Re: Bread Pudding (Fhotos)

Could it be this one:-

Baileys and Banana Bread and Butter Pudding

Having grown up in a pub, two of the alcoholic drinks I tried and got a taste for at a very early age were Baileys and a cocktail called a Snowball. Now I'm older I detest the taste of both of them!

Jools has a little drop of Baileys every now and again, so there's usually a bottle hanging about, and one day I had some bananas and it was as simple as that - I tried this recipe out and it was fantastic, one of the best possible twists on a bread and butter pudding.

Serves about 6
1/2 a loaf of pre-sliced white bread, crusts removed
55g/2oz or 1/4 pack of butter, softened
140g/5oz caster sugar
seeds from 1 vanilla pod
8 free-range eggs
500ml/18fl oz double cream
565ml/1 pint milk
4 shots of Baileys
5 bananas
4 tablespoons flaked almonds, toasted until golden
icing sugar to dust

Preheat the oven to 180°C/350°F/gas 4.

Flatten each slice of bread down as flat as possible. Butter each piece thinly but thoroughly with the softened butter, then cut the slices of bread in half and put to one side.

In a bowl whisk together the sugar, vanilla seeds and eggs till pale and fluffy, then add the cream, the milk and the Baileys and whisk until smooth. Slice up your peeled bananas and lightly toast your almonds in the preheated oven. Take an appropriately sized baking dish (or you could do individual ones) and rub the sides with a little butter. Dip each piece of bread in the egg mixture then begin to layer the bread, the sliced banana and the almonds in the baking dish. Repeat until everything has been used up, ending with a top layer of bread. Pour over the rest of your egg mixture, using your fingers to pat down the bread to make sure it soaks up all the lovely flavours.

Generously dust the top of the pudding with icing sugar and bake in the oven for around 35 minutes or until the custard has set around the outside but is just slightly wobbly in the centre. Allow it to cool and firm up slightly. Some people like to serve it with ice cream or double cream, but if you get it gooey enough in the middle then it is nice just on its own. Feel free to take this recipe in any direction you like - using raisins or dried apricots or different types of bread like brioche or pannetone.


Or this one:-

Bread and butter pudding
Click here
Bread and butter pudding

Bread and butter pudding is one of those classic old English recipes that everyone loves. The addition of marmalade brushed over the bread makes it fantastically crisp, with a zingy orangey bitterness that just makes the whole thing superb. This is another dessert that you don't want to overcook because you want to have the soft insides contrasting with the crispiness on top.

Serves 6

For the flavoured butter

100g / 3.5 oz unsalted butter, softened
A large pinch of ground nutmeg
A large pinch of ground cinnamon
Zest of 1 large orange

8 x 1cm / 0.5 inch slices of good-quality bread
9 large free-range or organic eggs
140g / 5oz caster sugar
500ml / 17.5 fl oz whole milk
565ml / 1 pint double cream
1 vanilla pod, scored lengthways and seeds removed
4 tablespoons good quality fine-cut marmalade

Preheat the oven to 180°C/350°F/gas 4. First make your flavoured butter by mixing the butter with the nutmeg, cinnamon and orange zest. Use a little of it to butter a medium-sized shallow, ovenproof dish.
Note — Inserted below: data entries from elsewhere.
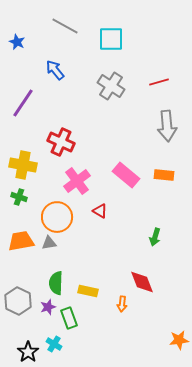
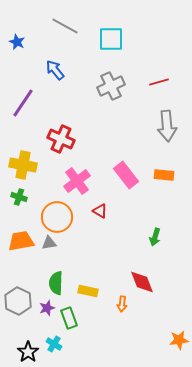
gray cross: rotated 32 degrees clockwise
red cross: moved 3 px up
pink rectangle: rotated 12 degrees clockwise
purple star: moved 1 px left, 1 px down
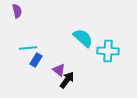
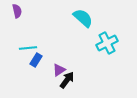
cyan semicircle: moved 20 px up
cyan cross: moved 1 px left, 8 px up; rotated 30 degrees counterclockwise
purple triangle: rotated 48 degrees clockwise
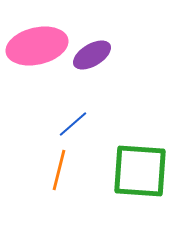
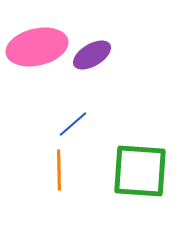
pink ellipse: moved 1 px down
orange line: rotated 15 degrees counterclockwise
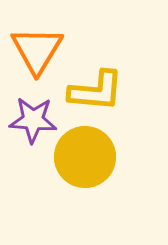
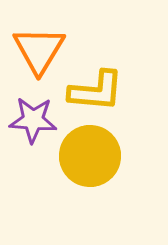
orange triangle: moved 2 px right
yellow circle: moved 5 px right, 1 px up
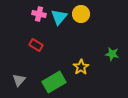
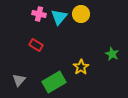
green star: rotated 16 degrees clockwise
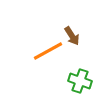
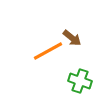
brown arrow: moved 2 px down; rotated 18 degrees counterclockwise
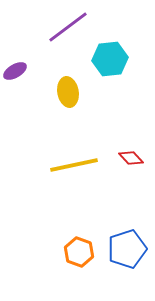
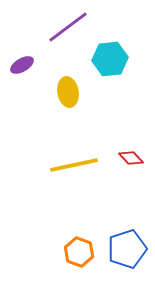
purple ellipse: moved 7 px right, 6 px up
Butter the bread using the flavoured butter, then cut each slice in half diagonally. Put the slices in your buttered dish. Now separate the eggs, reserving all 9 yolks but just 1 egg white. Whisk together the egg yolks and egg white with the sugar, then gently heat the milk and cream in a saucepan with the vanilla seeds and pod. Pour into the eggs, stirring all the time. Remove the vanilla pod then pour the mixture over the bread and leave to soak for at least 20 minutes.

Put the dish in a roasting tray and pour in enough boiling water to come halfway up the side of the dish. Then put it in the preheated oven for about 45 minutes until the custard has just set.

Meanwhile, gently warm the marmalade in a saucepan, then remove the dish from the oven and brush the marmalade over the top of the bread. Pop the dish back into the oven for another 5 to 10 minutes. Allow it to cool and firm up slightly before serving.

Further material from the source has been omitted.